Die Mitte des 6. Jahrhunderts n. Chr. war eine turbulente Zeit für Konstantinopel. Kaiser Justinian I. hatte die Hagia Sophia als Symbol der kaiserlichen Macht und göttlichen Gunst in Auftrag gegeben, nachdem eine frühere Kirche während der Nika-Aufstände im Jahr 532 n. Chr. zerstört worden war. In einer bemerkenswert kurzen Zeit im Jahr 537 n. Chr. fertiggestellt, war ihre massive Kuppel eine beispiellose architektonische Meisterleistung. Die Region lag jedoch in einer aktiven Erdbebenzone, und die Periode war von häufigen und starken Erdbeben geprägt, die strukturelle Schwächen vorwegnahmen.
Am 7. Mai 558 n.
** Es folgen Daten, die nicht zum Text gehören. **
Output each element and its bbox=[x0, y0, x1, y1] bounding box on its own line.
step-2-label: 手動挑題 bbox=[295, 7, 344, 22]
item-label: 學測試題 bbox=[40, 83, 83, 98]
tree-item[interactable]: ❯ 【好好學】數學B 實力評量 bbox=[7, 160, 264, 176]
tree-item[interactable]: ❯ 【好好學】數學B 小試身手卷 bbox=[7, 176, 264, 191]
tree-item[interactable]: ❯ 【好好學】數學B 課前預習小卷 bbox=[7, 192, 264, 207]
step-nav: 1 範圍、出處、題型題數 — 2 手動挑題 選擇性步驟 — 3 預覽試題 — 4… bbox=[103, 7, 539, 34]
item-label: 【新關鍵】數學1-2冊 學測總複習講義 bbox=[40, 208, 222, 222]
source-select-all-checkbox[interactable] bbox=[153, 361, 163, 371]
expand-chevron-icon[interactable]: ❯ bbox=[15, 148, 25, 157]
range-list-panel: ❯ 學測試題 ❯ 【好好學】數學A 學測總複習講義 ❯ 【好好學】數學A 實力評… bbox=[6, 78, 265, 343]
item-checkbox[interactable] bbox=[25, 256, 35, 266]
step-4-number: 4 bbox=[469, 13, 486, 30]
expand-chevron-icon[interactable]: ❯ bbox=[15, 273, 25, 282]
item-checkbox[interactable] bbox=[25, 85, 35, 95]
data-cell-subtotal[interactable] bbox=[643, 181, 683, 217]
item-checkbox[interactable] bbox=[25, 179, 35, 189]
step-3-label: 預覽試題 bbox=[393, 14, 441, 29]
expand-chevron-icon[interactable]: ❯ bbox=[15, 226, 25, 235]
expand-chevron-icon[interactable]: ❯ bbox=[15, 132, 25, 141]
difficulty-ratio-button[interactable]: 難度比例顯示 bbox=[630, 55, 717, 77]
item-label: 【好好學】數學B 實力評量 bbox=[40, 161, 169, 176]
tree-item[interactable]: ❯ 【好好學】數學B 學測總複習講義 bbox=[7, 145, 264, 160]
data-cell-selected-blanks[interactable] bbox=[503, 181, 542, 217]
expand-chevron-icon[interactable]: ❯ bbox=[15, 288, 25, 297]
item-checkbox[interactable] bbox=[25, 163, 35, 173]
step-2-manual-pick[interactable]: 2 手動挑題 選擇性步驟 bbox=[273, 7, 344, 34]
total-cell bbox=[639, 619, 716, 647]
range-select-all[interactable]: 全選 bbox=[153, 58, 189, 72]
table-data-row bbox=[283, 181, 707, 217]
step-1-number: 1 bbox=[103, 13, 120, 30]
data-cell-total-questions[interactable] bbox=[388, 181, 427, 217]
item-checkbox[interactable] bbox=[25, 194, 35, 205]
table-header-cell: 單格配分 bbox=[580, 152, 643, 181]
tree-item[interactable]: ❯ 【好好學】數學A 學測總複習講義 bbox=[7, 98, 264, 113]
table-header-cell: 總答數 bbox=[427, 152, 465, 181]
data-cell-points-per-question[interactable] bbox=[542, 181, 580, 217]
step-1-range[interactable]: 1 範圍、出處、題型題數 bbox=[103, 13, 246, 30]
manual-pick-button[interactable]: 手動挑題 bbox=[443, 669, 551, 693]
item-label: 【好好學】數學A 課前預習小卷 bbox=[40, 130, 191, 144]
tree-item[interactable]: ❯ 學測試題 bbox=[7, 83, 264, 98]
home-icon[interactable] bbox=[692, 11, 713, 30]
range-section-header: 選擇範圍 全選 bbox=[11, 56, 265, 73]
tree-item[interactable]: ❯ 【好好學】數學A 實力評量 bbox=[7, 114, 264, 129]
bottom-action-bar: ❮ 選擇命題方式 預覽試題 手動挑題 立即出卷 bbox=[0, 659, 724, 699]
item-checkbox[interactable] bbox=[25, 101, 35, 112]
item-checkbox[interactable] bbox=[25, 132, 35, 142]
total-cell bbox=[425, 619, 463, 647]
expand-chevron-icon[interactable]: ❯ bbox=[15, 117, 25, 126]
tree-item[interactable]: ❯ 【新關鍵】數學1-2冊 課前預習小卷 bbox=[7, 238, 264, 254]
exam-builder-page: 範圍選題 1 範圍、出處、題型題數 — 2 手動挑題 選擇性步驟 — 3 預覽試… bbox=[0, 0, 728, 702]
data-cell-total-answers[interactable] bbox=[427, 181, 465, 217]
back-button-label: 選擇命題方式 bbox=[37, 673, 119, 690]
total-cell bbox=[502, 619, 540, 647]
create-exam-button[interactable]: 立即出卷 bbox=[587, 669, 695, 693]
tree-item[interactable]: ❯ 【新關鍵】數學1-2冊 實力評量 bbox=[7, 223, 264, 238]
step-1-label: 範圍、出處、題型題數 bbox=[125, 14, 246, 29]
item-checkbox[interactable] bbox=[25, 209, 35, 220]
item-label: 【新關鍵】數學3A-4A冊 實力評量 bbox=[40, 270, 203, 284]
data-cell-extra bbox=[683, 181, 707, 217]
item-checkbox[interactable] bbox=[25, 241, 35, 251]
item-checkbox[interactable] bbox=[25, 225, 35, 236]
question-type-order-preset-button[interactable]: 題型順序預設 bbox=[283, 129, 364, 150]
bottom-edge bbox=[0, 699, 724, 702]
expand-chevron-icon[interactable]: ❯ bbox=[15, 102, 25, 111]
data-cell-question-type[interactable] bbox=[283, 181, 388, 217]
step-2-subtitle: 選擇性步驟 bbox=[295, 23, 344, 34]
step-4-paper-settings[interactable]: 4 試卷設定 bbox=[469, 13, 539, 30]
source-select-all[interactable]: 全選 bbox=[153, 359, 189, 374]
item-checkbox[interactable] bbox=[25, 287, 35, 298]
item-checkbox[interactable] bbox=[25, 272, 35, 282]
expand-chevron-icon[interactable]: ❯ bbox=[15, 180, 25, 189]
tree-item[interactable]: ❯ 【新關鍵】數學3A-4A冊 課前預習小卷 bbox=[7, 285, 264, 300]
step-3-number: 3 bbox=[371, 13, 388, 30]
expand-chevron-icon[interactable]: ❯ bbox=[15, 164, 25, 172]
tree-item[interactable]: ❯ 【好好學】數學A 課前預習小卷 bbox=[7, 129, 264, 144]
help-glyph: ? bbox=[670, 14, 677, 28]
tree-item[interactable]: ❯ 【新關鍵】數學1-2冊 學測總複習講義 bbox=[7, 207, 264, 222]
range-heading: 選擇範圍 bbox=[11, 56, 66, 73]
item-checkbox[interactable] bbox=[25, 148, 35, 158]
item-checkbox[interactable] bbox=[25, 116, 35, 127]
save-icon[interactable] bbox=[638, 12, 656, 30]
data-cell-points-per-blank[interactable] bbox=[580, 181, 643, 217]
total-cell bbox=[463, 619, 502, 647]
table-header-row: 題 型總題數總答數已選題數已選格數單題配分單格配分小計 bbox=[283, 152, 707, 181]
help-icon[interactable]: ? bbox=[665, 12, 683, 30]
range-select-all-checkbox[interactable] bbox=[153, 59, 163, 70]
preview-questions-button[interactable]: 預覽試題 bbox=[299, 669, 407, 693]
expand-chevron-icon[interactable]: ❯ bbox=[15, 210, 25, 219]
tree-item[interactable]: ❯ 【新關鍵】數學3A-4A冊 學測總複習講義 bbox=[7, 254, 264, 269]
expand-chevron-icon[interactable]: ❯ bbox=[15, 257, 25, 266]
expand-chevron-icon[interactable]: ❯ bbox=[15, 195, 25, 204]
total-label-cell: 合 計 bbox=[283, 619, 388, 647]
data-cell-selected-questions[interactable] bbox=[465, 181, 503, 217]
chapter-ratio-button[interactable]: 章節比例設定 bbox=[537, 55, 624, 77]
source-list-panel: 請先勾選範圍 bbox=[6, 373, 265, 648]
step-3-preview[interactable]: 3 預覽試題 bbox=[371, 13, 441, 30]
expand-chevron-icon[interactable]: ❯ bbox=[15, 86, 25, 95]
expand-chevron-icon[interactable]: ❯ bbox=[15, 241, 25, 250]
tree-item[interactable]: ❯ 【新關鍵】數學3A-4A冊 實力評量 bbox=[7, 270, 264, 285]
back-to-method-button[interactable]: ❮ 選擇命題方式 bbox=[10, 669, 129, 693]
Chr. stürzte die große Kuppel der Hagia Sophia zusammen mit ihrem östlichen Gewölbe ein.
Dieses katastrophale Ereignis war der Höhepunkt einer Reihe starker Erdstöße. Bedeutende Erdbeben im August 553 n. Chr. und ein noch schwerwiegenderes Paar im Oktober und Dezember 557 n. Chr. hatten bereits sichtbare Risse und Schäden an der Kuppel verursacht. Das letzte Erdbeben im Mai 558 n. Chr. versetzte den tödlichen Schlag, wodurch die östliche Hälfte der Kuppel einstürzte und den Altar und das Ziborium darunter zerschmetterte.
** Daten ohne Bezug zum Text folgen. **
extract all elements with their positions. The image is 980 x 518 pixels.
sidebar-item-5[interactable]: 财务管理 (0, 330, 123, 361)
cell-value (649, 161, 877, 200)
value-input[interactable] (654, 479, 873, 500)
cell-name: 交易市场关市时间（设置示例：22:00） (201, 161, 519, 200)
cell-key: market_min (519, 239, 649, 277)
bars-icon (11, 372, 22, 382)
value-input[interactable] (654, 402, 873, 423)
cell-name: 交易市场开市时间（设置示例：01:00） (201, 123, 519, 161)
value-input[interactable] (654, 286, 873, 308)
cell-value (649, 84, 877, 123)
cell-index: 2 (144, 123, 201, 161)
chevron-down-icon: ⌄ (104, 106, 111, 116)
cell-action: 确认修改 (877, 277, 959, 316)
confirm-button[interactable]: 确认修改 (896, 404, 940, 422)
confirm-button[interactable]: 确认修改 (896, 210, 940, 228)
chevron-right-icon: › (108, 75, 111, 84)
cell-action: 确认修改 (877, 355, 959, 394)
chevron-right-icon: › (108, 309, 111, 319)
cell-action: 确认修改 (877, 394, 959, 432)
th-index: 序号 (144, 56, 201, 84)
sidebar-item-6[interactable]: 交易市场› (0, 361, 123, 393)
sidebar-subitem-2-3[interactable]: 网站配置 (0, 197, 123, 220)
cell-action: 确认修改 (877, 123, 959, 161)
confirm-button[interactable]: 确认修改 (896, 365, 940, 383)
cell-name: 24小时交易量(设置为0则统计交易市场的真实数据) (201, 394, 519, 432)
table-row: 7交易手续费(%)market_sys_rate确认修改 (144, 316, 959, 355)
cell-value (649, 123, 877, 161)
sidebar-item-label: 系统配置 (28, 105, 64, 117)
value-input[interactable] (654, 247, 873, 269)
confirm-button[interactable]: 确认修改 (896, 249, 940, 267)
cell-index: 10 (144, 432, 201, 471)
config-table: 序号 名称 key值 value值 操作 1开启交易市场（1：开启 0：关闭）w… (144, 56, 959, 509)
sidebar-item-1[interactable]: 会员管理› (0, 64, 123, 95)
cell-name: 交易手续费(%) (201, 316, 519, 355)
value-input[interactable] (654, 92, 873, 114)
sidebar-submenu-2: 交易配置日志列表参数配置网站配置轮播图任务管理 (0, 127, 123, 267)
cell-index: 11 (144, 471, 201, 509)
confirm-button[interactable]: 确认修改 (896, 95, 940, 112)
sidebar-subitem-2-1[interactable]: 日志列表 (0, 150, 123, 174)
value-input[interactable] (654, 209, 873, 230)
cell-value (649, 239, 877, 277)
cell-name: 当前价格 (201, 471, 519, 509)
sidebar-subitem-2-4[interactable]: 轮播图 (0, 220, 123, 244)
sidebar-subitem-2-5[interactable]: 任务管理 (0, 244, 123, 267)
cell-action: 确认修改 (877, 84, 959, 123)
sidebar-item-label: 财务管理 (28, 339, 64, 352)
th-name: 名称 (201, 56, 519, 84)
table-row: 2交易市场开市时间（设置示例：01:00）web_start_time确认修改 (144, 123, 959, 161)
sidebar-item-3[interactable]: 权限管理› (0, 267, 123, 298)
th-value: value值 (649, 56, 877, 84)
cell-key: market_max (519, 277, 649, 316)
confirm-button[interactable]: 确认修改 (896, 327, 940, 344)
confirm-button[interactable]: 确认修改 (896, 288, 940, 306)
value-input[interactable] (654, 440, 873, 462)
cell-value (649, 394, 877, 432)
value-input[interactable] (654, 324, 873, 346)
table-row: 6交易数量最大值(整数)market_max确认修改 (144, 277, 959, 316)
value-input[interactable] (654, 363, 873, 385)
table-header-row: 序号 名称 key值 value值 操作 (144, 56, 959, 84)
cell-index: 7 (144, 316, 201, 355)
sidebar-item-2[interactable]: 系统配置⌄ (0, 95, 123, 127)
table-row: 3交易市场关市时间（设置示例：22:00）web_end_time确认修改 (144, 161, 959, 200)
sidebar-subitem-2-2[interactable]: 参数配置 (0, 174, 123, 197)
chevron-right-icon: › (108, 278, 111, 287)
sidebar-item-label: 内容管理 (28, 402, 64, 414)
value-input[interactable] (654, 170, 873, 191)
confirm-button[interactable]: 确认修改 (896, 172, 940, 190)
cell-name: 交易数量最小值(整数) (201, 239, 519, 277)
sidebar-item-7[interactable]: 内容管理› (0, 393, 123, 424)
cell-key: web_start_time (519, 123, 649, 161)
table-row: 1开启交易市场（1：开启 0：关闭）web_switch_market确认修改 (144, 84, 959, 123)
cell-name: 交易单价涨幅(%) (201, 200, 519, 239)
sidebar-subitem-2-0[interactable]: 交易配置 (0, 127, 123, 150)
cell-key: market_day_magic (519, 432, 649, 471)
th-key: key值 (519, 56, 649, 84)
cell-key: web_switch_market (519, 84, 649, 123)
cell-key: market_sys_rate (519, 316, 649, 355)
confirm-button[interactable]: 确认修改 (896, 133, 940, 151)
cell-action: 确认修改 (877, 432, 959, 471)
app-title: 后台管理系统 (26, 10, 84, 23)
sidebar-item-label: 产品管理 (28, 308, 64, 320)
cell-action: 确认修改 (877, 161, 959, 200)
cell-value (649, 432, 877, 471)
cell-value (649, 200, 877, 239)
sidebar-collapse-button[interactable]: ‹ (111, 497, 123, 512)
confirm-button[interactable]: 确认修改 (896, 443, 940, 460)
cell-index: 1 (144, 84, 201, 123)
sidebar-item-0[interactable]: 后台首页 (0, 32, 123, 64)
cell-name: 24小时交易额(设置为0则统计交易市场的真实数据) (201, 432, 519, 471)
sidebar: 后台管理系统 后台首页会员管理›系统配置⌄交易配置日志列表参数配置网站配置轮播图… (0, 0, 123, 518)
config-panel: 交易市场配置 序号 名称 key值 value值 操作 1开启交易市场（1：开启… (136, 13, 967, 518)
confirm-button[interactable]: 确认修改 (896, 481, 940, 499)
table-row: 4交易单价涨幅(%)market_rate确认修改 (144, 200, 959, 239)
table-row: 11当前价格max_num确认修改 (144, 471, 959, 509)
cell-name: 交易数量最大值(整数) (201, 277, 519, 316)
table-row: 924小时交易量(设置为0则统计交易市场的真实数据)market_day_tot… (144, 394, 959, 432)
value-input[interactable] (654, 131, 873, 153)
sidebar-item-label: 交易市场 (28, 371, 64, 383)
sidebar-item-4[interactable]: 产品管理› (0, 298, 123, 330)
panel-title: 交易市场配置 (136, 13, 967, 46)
“„Der Himmel selbst schien zu weinen, als die große Kuppel fiel, ein Zeugnis von Gottes Missfallen oder vielleicht nur des unerbittlichen Willens der Erde.“”
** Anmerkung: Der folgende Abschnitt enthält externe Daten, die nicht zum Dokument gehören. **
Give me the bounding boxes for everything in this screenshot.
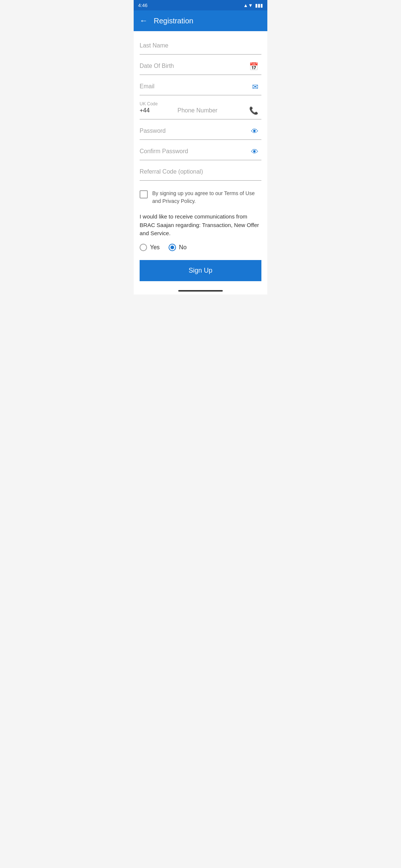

Kaiser Justinian I., entschlossen, die Basilika in ihrem früheren Glanz wiederherzustellen, befahl sofort ihren Wiederaufbau. Die monumentale Aufgabe wurde Isidor dem Jüngeren anvertraut, dem Neffen von Isidor von Milet, einem der ursprünglichen Architekten. Isidor der Jüngere begann mit einer erheblichen Neugestaltung, die auf größere Stabilität und Haltbarkeit abzielte.
Die neue Kuppel der Hagia Sophia wurde etwa 20 Fuß (ca. 10 Meter) höher als ihr Vorgänger errichtet und wies ein sichereres, muschelförmiges Schalendesign mit vierzig tragenden Rippen auf.
Um das Gewicht zu reduzieren und die Widerstandsfähigkeit zu verbessern, wurden beim Bau der neuen Kuppel leichtere Materialien, hauptsächlich Ziegel und Mörtel, verwendet. Dieses ehrgeizige Wiederaufbauprojekt wurde erfolgreich abgeschlossen, wobei die Kirche am 24. Dezember 562 n. Chr., etwas mehr als viereinhalb Jahre nach dem Einsturz, neu geweiht wurde. Die neu gestaltete Kuppel verlieh dem Gebäude nicht nur seine heutige ikonische Form, sondern ermöglichte auch einen deutlich größeren Einfall von natürlichem Licht, ein Merkmal, das von zeitgenössischen Schriftstellern sehr gefeiert wurde.
Was heute noch erhalten ist
Die heute stehende Hagia Sophia ist größtenteils die Struktur, die nach dem Einsturz von 558 n. Chr. wieder aufgebaut wurde. Ihre prächtige Kuppel, ein Zeugnis byzantinischen Einfallsreichtums und Widerstandsvermögens, dominiert weiterhin die Skyline Istanbuls und hat Jahrhunderte der Geschichte überdauert, eine ständige Erinnerung an kaiserlichen Ehrgeiz und Naturkräfte gleichermaßen.